POLICY RECOMMENDATIONS

  • Exhibit confidence in U.S. strength by showing a willingness to act unilaterally to improve Russian-U.S. relations and international security in general.
  • Seize the high ground in arms reductions and reduce the U.S. strategic nuclear inventory without waiting for Russian reciprocity. Use this unilateral willingness to destroy U.S. weapons to insist on the halting of rogue nuclear programs by any means required.
  • Halt North Atlantic Treaty Organization (NATO) expansion.
  • Abandon national missile defenses, particularly the proposed program in Eastern Europe, and replace the concept with a U.S. vow to destroy rogue Intercontinental Ballistic Missile (ICBM) programs rather than be forced to defend against them.
  • Continue to press Russia for improvement in democratic development as part of the normal price of partnership in the Atlantic community.

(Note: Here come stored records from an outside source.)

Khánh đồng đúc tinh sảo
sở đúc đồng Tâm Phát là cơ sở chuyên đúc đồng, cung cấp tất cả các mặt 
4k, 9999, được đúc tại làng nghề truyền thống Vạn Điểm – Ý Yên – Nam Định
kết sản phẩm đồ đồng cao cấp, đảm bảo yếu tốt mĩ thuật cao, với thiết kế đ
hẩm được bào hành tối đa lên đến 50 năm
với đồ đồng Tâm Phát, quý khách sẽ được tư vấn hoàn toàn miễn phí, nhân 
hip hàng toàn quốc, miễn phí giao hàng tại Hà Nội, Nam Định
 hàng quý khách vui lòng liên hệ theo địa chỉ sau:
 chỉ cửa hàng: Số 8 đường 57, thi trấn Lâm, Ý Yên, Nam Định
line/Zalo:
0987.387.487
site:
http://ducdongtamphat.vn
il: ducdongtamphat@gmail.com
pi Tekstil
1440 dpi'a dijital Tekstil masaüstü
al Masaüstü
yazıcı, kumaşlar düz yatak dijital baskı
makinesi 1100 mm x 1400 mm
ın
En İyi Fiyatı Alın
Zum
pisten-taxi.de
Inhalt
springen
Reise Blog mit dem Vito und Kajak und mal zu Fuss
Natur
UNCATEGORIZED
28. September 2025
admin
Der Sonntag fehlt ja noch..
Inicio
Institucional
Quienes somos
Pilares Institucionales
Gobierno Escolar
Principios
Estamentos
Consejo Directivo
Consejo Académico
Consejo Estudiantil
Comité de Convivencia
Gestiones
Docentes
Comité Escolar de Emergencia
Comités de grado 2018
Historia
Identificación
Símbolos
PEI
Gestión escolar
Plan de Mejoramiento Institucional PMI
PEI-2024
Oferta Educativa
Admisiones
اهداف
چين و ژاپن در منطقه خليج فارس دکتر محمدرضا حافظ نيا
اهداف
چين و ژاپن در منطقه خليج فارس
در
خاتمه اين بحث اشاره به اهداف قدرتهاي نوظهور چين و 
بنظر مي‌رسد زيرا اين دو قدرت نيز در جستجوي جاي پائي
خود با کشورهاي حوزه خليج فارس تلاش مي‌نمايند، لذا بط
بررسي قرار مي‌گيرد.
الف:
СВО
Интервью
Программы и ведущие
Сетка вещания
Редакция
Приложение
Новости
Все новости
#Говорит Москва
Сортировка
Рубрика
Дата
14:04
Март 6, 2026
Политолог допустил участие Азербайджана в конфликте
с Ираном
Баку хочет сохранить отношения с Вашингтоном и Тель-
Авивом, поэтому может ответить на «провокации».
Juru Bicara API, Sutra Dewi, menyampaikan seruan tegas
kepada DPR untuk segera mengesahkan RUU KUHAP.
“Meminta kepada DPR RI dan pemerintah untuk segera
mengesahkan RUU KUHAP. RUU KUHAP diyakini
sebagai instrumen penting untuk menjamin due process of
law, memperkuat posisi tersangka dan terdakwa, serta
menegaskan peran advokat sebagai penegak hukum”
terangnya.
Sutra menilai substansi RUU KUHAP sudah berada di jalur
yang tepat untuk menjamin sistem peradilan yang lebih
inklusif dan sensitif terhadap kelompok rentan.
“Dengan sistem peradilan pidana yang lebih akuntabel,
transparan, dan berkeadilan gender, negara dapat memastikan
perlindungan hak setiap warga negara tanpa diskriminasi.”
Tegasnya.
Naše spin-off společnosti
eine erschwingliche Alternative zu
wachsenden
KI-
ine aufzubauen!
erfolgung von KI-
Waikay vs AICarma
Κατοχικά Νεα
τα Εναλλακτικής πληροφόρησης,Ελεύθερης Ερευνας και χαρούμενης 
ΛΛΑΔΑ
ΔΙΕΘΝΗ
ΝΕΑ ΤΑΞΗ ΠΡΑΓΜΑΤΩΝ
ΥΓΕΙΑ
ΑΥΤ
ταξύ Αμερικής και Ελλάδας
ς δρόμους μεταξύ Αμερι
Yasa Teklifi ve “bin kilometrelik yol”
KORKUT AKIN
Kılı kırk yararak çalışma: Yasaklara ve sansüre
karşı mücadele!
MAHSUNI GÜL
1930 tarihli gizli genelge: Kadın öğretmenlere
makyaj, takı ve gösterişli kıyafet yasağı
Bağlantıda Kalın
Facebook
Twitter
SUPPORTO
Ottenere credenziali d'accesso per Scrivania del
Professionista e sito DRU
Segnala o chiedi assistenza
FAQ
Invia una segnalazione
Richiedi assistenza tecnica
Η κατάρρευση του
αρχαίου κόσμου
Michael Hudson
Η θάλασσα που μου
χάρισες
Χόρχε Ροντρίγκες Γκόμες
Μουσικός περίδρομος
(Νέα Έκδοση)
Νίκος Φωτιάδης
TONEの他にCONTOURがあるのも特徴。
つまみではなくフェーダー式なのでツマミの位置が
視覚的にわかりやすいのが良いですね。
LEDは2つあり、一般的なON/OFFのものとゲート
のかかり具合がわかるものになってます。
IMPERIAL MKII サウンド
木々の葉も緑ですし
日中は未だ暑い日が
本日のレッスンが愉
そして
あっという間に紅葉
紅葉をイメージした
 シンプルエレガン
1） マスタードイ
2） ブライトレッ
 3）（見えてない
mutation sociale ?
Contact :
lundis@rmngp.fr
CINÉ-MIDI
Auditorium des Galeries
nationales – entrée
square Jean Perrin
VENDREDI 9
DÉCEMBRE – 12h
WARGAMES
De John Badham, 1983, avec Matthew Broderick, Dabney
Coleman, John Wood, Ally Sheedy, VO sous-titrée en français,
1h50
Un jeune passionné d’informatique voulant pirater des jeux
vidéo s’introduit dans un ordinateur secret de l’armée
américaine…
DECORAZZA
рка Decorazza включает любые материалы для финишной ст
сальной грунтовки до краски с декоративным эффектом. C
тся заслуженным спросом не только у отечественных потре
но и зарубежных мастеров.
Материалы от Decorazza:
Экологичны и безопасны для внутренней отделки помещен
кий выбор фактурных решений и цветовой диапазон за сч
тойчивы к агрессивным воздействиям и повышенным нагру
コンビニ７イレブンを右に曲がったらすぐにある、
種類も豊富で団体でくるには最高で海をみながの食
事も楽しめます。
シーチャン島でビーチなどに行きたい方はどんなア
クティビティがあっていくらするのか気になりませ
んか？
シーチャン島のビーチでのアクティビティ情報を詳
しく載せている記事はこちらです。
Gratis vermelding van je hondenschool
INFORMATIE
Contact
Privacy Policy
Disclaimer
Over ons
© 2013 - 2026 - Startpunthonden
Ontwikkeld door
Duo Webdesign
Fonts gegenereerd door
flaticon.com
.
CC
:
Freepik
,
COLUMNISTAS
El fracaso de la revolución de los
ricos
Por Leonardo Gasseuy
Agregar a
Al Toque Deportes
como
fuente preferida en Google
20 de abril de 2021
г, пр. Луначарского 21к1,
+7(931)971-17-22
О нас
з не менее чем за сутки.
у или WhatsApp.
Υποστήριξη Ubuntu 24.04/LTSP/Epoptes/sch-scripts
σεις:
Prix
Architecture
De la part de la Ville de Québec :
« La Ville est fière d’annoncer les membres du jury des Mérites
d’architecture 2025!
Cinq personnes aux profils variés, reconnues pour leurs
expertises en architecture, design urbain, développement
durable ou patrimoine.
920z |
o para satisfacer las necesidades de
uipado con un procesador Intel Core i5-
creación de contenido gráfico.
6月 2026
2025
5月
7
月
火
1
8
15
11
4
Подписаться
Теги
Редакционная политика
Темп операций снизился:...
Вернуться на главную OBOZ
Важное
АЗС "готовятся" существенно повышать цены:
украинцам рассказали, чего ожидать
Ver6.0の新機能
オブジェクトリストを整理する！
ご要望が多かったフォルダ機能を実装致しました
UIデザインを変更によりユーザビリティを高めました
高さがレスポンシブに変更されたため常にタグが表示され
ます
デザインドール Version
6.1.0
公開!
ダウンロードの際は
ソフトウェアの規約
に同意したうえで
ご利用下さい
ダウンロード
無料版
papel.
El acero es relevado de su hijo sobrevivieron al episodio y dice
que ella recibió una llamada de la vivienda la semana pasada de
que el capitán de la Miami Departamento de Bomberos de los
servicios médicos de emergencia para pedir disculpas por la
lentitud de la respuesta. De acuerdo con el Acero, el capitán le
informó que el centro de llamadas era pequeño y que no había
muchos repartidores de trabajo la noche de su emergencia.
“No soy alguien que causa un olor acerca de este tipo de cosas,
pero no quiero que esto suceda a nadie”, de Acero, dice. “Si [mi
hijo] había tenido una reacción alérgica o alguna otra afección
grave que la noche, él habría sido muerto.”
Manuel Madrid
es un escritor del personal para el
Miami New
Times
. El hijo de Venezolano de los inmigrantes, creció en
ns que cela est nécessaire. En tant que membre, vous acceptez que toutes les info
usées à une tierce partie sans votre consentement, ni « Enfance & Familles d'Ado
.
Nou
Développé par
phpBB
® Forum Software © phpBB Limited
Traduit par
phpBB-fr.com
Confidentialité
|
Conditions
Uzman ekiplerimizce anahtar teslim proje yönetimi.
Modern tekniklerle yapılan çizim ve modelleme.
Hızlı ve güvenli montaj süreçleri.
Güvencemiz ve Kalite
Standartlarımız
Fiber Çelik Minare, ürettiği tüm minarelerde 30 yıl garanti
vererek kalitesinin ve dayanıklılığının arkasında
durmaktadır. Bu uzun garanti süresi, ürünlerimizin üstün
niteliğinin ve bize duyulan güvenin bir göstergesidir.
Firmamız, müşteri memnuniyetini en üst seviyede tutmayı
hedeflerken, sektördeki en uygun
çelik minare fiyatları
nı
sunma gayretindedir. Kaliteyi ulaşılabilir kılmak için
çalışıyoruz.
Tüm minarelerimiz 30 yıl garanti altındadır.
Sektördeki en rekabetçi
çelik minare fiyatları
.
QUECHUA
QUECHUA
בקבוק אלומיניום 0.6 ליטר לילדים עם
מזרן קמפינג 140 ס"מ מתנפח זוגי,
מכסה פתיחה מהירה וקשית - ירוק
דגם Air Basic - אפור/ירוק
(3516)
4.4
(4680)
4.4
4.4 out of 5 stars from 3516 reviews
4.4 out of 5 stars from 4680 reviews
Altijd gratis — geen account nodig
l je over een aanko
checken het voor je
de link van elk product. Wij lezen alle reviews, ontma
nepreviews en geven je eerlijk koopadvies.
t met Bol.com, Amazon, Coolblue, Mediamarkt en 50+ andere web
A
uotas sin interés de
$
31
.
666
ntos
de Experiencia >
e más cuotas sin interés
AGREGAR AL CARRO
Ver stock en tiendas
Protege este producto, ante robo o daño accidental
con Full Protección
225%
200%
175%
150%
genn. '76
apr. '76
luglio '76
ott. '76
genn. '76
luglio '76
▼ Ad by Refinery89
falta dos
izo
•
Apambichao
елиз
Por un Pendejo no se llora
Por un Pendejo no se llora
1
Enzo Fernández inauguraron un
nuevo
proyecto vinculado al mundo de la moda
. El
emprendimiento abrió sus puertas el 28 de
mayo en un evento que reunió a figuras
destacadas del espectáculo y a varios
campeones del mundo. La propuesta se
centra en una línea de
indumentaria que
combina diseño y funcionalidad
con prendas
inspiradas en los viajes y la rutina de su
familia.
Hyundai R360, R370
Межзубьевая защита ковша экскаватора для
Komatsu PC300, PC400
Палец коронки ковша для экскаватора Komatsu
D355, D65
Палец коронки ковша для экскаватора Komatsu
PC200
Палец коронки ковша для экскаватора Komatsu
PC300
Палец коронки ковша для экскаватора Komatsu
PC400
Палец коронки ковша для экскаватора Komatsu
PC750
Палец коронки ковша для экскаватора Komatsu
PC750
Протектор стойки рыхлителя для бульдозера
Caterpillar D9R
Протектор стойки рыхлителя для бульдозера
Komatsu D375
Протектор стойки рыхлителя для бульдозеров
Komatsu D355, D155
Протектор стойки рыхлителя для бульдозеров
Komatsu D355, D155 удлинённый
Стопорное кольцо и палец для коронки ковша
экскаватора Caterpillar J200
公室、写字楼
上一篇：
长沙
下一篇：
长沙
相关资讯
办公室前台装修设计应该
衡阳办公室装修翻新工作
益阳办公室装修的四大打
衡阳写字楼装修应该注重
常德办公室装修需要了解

There is no endemic reason for Russian-U.S. relations to be as tense as they have become over the past several years. Th is situation is largely due, on one side, to mishandling of Russian affairs by both the Clinton and Bush administrations, and on the other by the obvious manipulation of anti-Americanism for domestic gain by the Vladimir Putin and Dmitry Medvedev administrations in Russia. Unfortunately, this means that only unilateral U.S. action can undermine the cynical policies of the Russian leadership and restore dynamism to the Russian-U.S. relationship.

THE SOURCES OF SOVIET-U.S. TENSIONS

The "organic" source of Soviet-U.S. tension during the Cold War was Soviet ideology. The Soviet Union, by its very nature, was a declared enemy of the international status quo in general (even as the Kremlin participated in that international order and gained from it) and of the United States in particular. Under the last Soviet leader, Mikhail Gorbachev, the Soviet Union finally accepted the state-centered international order as legitimate and accepted a place in it—and this itself became part of the ideological precondition for the actual collapse of the Soviet Union. Once Moscow repudiated its ideology, the fact that both sides still had large arsenals of conventional and nuclear forces did not affect the onset of a period of relative comity and cooperation after 1989.

It is sometimes argued that weapons, and nuclear weapons in particular, were the source of the Cold War, but nuclear weapons are what keep cold wars "cold"—they do not cause them. This point about arms races should be obvious, but often is ignored: if nuclear weapons caused cold wars, then we would right now be in a "cold war" with China, or perhaps even France or any other nuclear power. (And would India and Pakistan, to take a current example, find sudden accommodation with each other if nuclear weapons no longer existed? Hardly.)

CURRENT SOURCES OF CONFLICT

  • Errors by successive U.S. administrations since 1992, including NATO expansion far beyond Moscow's expectation (and even the expectations of many Americans, who are rightly concerned about the extension of U.S. security guarantees to a dozen additional states in less than fifteen years). Other examples include the diplomacy surrounding the Kosovo war and the withdrawal from the Anti-Ballistic Missile (ABM) Treaty—which was militarily and strategically meaningless, but was done so brusquely that it opened the United States to further criticism as a high-handed superpower.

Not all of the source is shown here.